• _Assignment_
Print exactly, and only, the lines from the one containing "Us Weekly Magazine (184, 841)" through the last line of the records below, both included; leave out the pictures.

• _Stored items from a collection_
****************************************
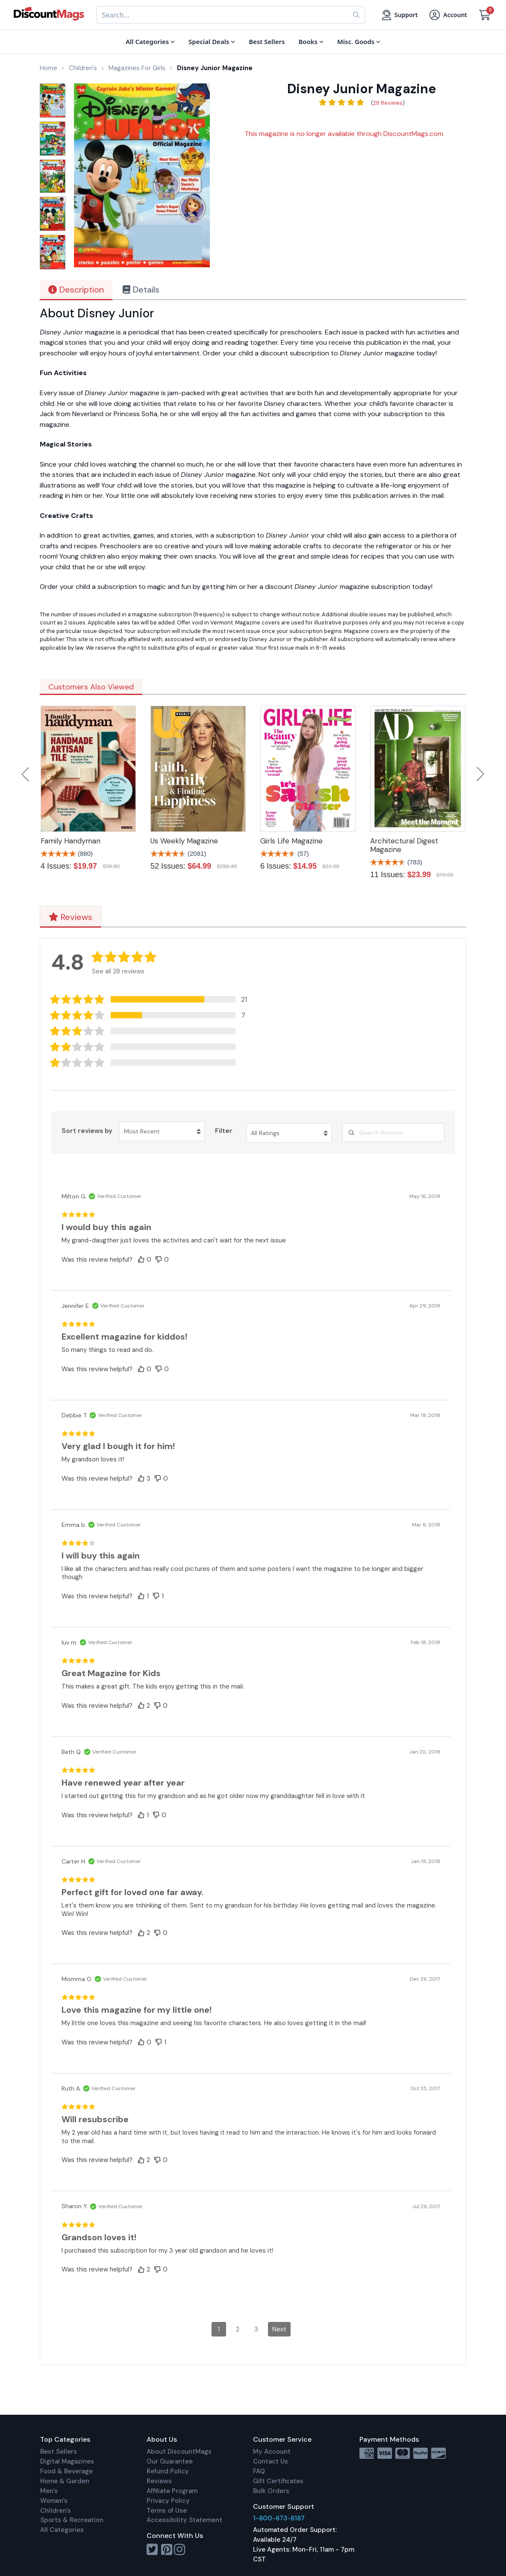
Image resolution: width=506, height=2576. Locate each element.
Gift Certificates (278, 2481)
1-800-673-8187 (279, 2518)
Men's (49, 2491)
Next (480, 774)
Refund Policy (168, 2471)
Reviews (70, 917)
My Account (272, 2451)
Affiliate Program (172, 2491)
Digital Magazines (67, 2461)
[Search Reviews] (393, 1132)
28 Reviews (388, 102)
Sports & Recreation (71, 2520)
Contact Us (270, 2461)
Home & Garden (64, 2481)
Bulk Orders (271, 2491)
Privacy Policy (168, 2500)
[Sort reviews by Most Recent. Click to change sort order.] (162, 1131)
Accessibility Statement (184, 2520)
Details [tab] (141, 289)
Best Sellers (58, 2451)
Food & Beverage (66, 2471)
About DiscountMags (179, 2451)
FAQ (259, 2471)
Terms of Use (167, 2510)
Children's (55, 2510)
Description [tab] (76, 289)
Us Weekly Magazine (184, 841)
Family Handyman (70, 841)
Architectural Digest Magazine (404, 845)
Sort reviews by (87, 1131)
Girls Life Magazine (291, 841)
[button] (153, 999)
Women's (54, 2500)
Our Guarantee (170, 2461)
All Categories (62, 2530)
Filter (223, 1131)
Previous (26, 774)
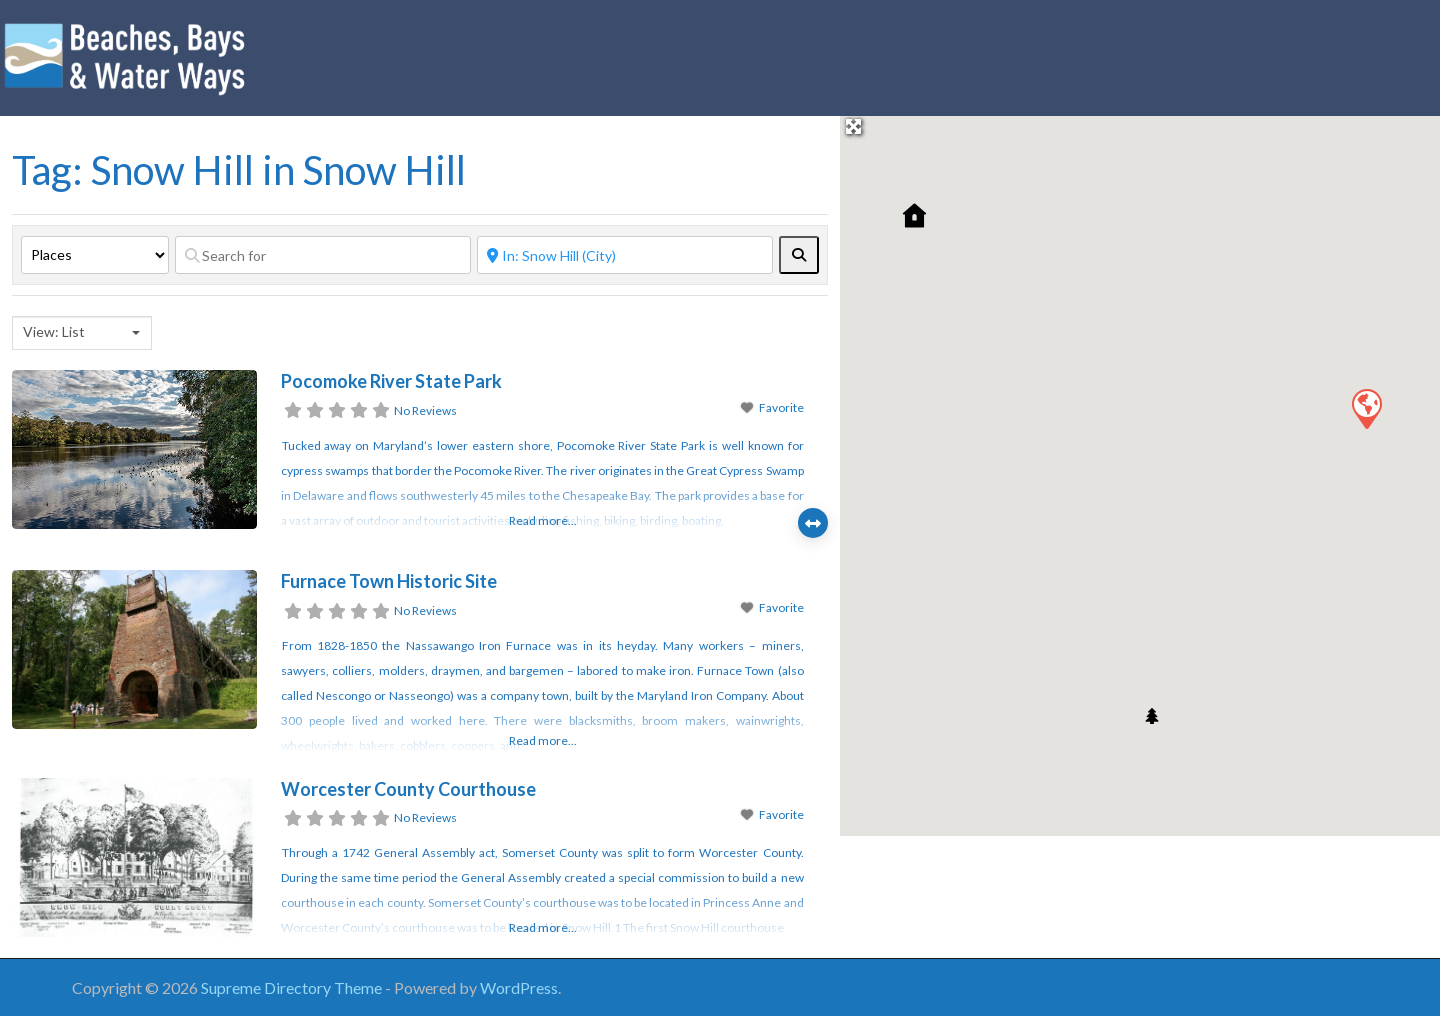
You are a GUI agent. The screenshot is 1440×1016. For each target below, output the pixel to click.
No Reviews (425, 410)
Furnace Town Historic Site (389, 581)
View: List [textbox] (54, 331)
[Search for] (323, 255)
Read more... (543, 520)
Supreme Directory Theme (293, 987)
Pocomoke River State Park (391, 381)
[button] (1366, 408)
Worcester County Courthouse (408, 789)
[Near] (625, 255)
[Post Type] (95, 255)
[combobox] (82, 333)
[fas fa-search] (799, 255)
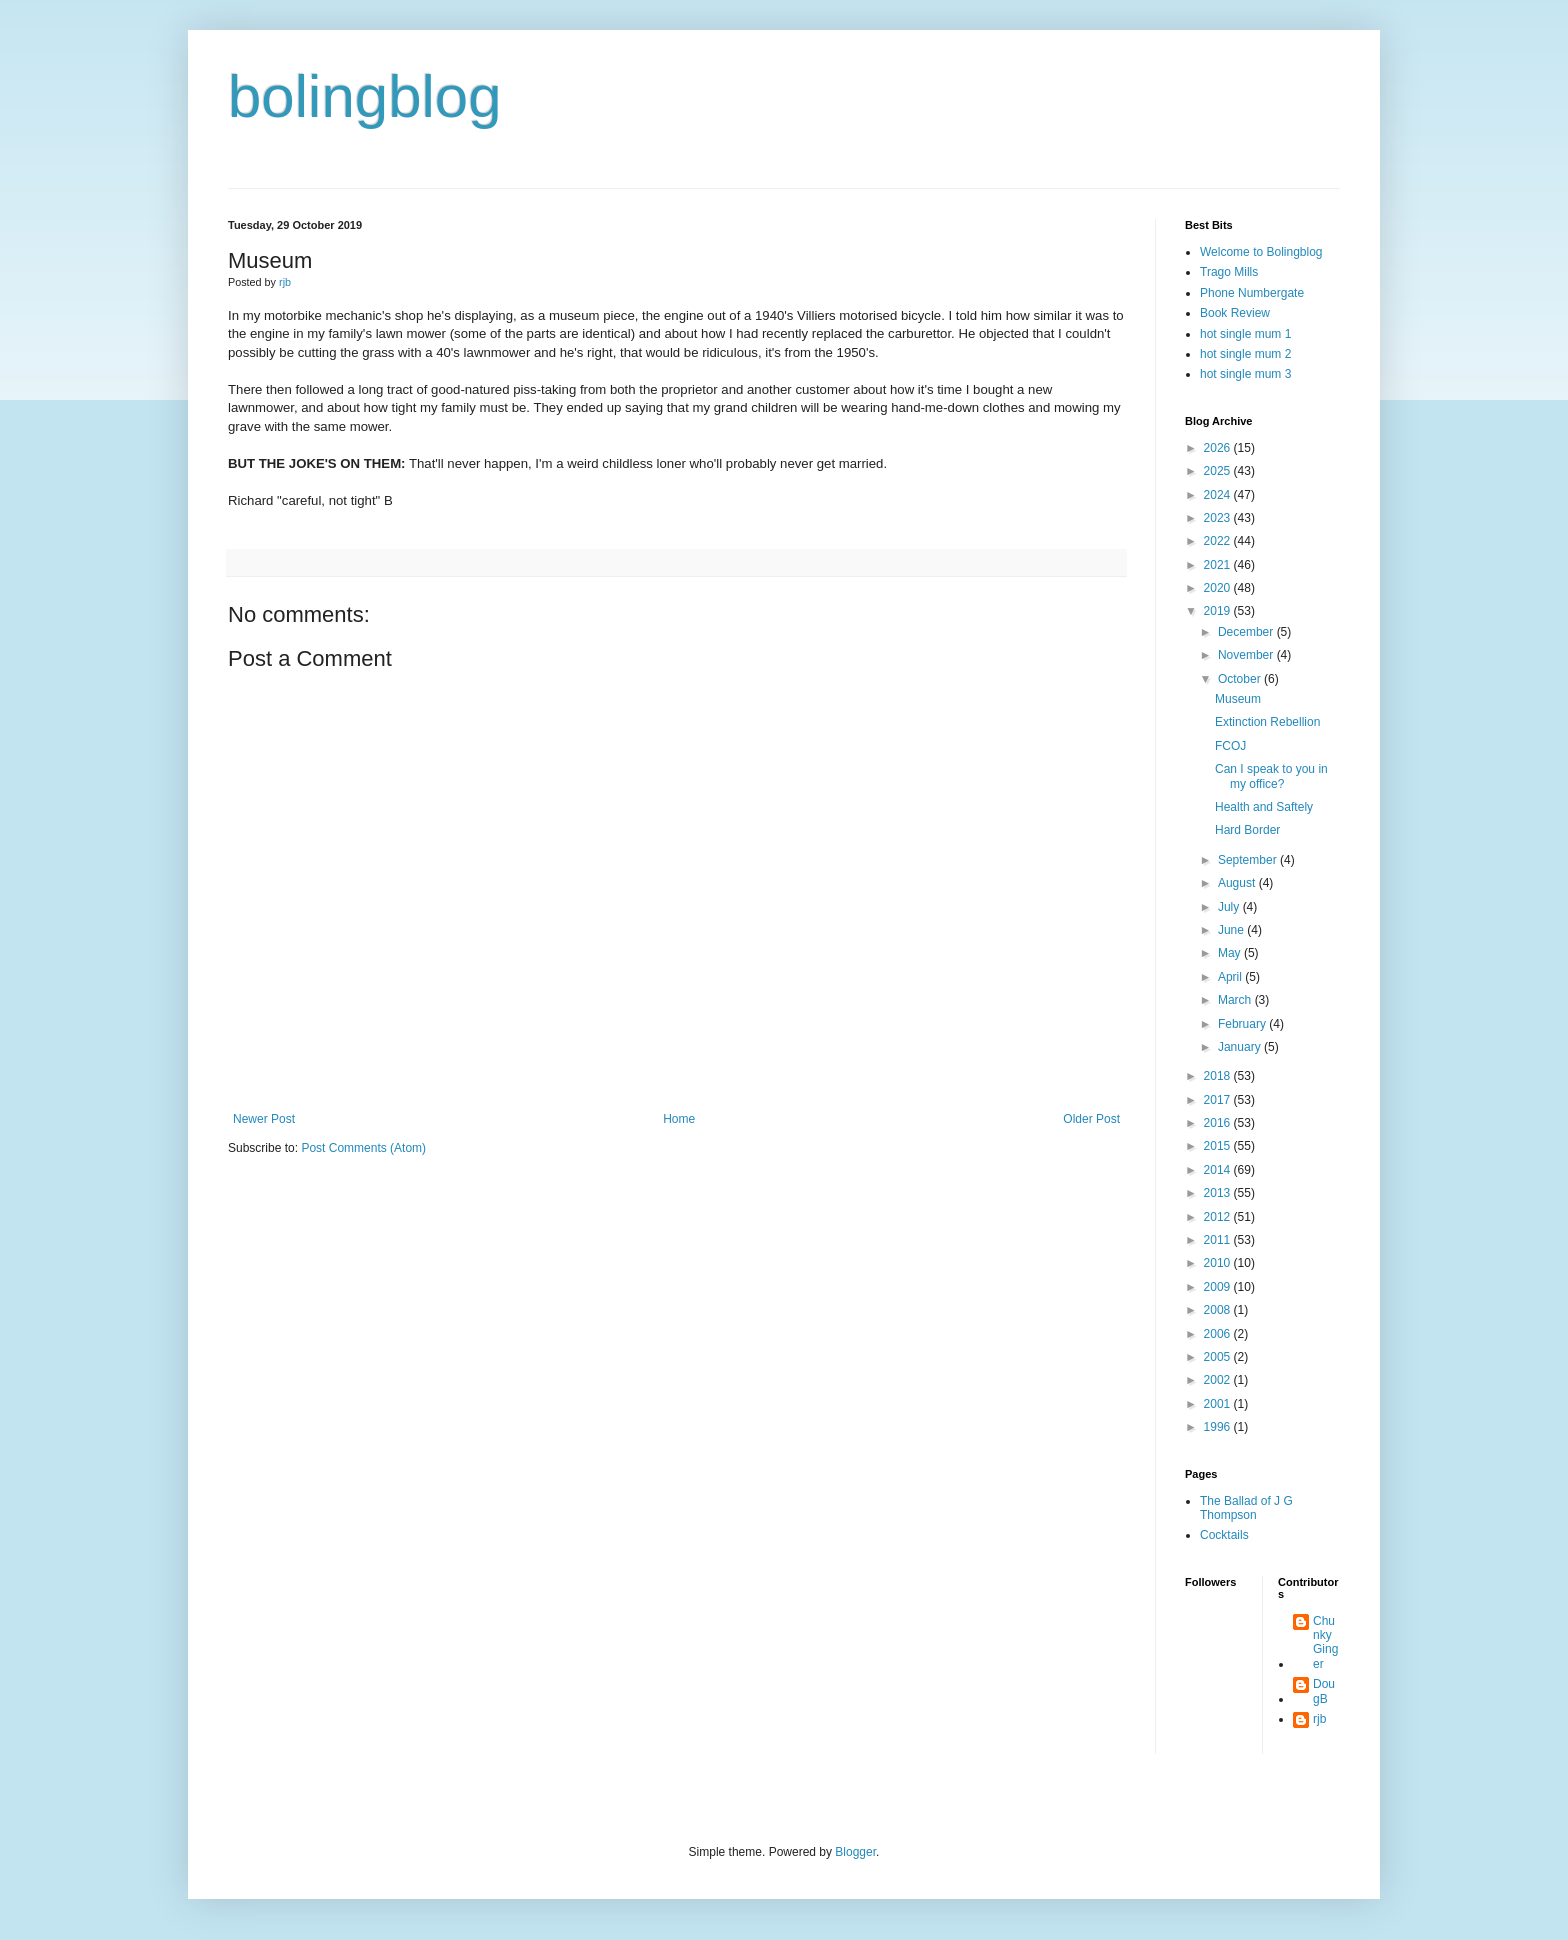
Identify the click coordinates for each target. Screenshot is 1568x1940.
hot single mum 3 (1245, 374)
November (1247, 655)
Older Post (1091, 1119)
****************************************
• _Written response_
Us Weekly Magazine (184, 841)
Family Handyman (70, 841)
Architectural Digest Magazine (404, 845)
Sort reviews by (87, 1131)
Girls Life Magazine (291, 841)
[button] (153, 999)
Women's (54, 2500)
Our Guarantee (170, 2461)
All Categories (62, 2530)
Filter (223, 1131)
Previous (26, 774)
You are a GUI agent. The screenshot is 1440×1016. For each target below, output the pixel to click.
No Reviews (425, 410)
Furnace Town Historic Site (389, 581)
View: List [textbox] (54, 331)
[Search for] (323, 255)
Read more... (543, 520)
Supreme Directory Theme (293, 987)
Pocomoke River State Park (391, 381)
[button] (1366, 408)
Worcester County Courthouse (408, 789)
[Near] (625, 255)
[Post Type] (95, 255)
[combobox] (82, 333)
[fas fa-search] (799, 255)
Identify the click coordinates for each target. Screenshot is 1568x1940.
hot single mum 3 (1245, 374)
November (1247, 655)
Older Post (1091, 1119)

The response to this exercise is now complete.